Monitoring & Observability

How we detect problems before users complain, where alerts go, and what to do when one fires.

For the full setup runbook see Operations → Monitoring. This page is the high-level "what's monitoring what" map.

The 4-layer monitoring stack

Defense in depth — each layer catches what the others miss.

Layer	Tool	Probe	Catches	Alert latency
1. Synthetic uptime	UptimeRobot	Every 5 min, external	Total site-down, DNS dead, SSL expired	~2 min
2. Hourly application smoke	GitHub Actions cron	Every hour at `:17`	Page 500s, API contract drift, signup flow broken	~1 hour
3. Real-time error tracking	Sentry (web + mobile)	Every uncaught error in production	JS errors, mobile crashes, slow transactions	~5 min
4. Application health endpoint	`/api/health?key=...`	Self-check on demand or via cron	DB down, route integrity, missing critical data	immediate when probed

Layer 1 — UptimeRobot (synthetic uptime)

What it does

Pings our domains from outside our infrastructure every 5 minutes.
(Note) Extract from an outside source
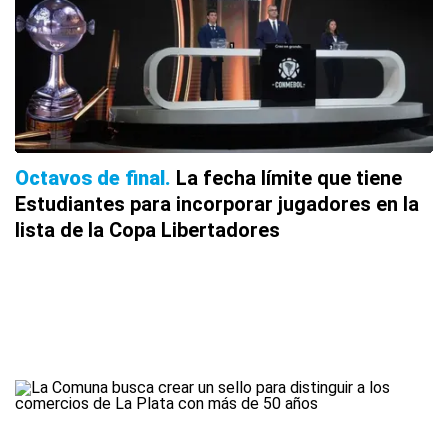
Octavos de final
La fecha límite que tiene
Estudiantes para incorporar jugadores en la
lista de la Copa Libertadores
Catches "the entire stack is down" — including outages where Sentry can't fire (because the app couldn't even start).

Monitors

Friendly name	Type	URL	Interval
KA26 Production	HTTP(s)	https://ka26.shop/api/health	5 min
KA26 Landing	HTTP(s)	https://ka-26.com	5 min
KA26 SSL Cert (shop)	SSL/TLS	ka26.shop:443	1 day
KA26 SSL Cert (landing)	SSL/TLS	ka-26.com:443	1 day

Alerts

Email to siddugkattimani@gmail.com
SMS (free tier limited per month — most important to keep enabled)
WhatsApp is paid tier — skip unless we upgrade

Status

🟡 Account creation pending as of 2026-04-18 — see Monitoring setup Layer 1 section

Layer 2 — Hourly application smoke

What it does

Runs the full smoke test suite against production every hour at :17 past the hour. Catches "API responds but returns wrong data" or "specific funnel broke after a deploy."

Workflow

File: .github/workflows/health-check.yml
Schedule: cron 17 * * * *
Steps:
1. Hit GET https://ka26.shop/api/health?key=ka26-health-2026 (3 retries with 10s spacing)
2. Run tests/e2e-smoke.test.ts (84 page-existence + status-code checks)
3. Run tests/e2e-signup-smoke.test.ts (1 real consumer registration with throwaway email)
4. Run tests/e2e-critical-funnels-smoke.test.ts (6 tests: login bad-creds, categories, stores, products, UPI config, register-then-login chain)
5. SSL cert expiry check for ka26.shop, ka-26.com, docs.ka-26.com (warn at 30 days, fail at 7 days)
6. On any failure → email alert via Gmail SMTP

Alerts

Email to ALERT_TO GitHub secret (currently siddugkattimani@gmail.com)
Sender: noreply@ka-26.com via Gmail SMTP using SMTP_USER + SMTP_PASS GitHub secrets

Why "hourly" not "every 5 min"?

Free GitHub Actions minutes are limited
Most regressions are deployment-time bugs, not transient outages (UptimeRobot covers transient at 5 min)
1-hour detection latency was the explicit decision after the 6-day "[object Object]" outage — anything faster would burn cron minutes for marginal benefit

Status

✅ Live and green as of 2026-04-18 deploy

Layer 3 — Sentry (error tracking)

What it does

Catches every uncaught exception, unhandled promise rejection, React error boundary crash, and slow transaction in production. Web + mobile have separate Sentry projects.

Projects

Project	Platform	Receives events from	DSN location
`ka26-marketplace`	Next.js (web + API)	Browser JS errors + server-side errors	Cloud Run env: `SENTRY_DSN` + `NEXT_PUBLIC_SENTRY_DSN` + `SENTRY_ENV=production`
`ka26-mobile`	React Native	Mobile JS errors + native crashes	`mobile/app.json` → `expo.extra.sentryDsn`

What you'll see in Sentry

Issues feed: every unique error type, grouped by stack trace
Performance: slow transactions, N+1 query patterns
Release health: crash-free user % (target 99.5%+)
Email alert: within ~5 min of a NEW error type appearing

PII scrubbing

Mobile init in mobile/app/_layout.tsx strips event.request?.data and event.request?.cookies so OTPs, tokens, and passwords NEVER reach Sentry
Web equivalent in sentry.client.config.ts

Alerts

Sentry default: email on new issue type
Configure in Sentry dashboard → Alerts → can add Slack/PagerDuty post-launch

Status

✅ Live as of 2026-04-17. Both projects receiving production events.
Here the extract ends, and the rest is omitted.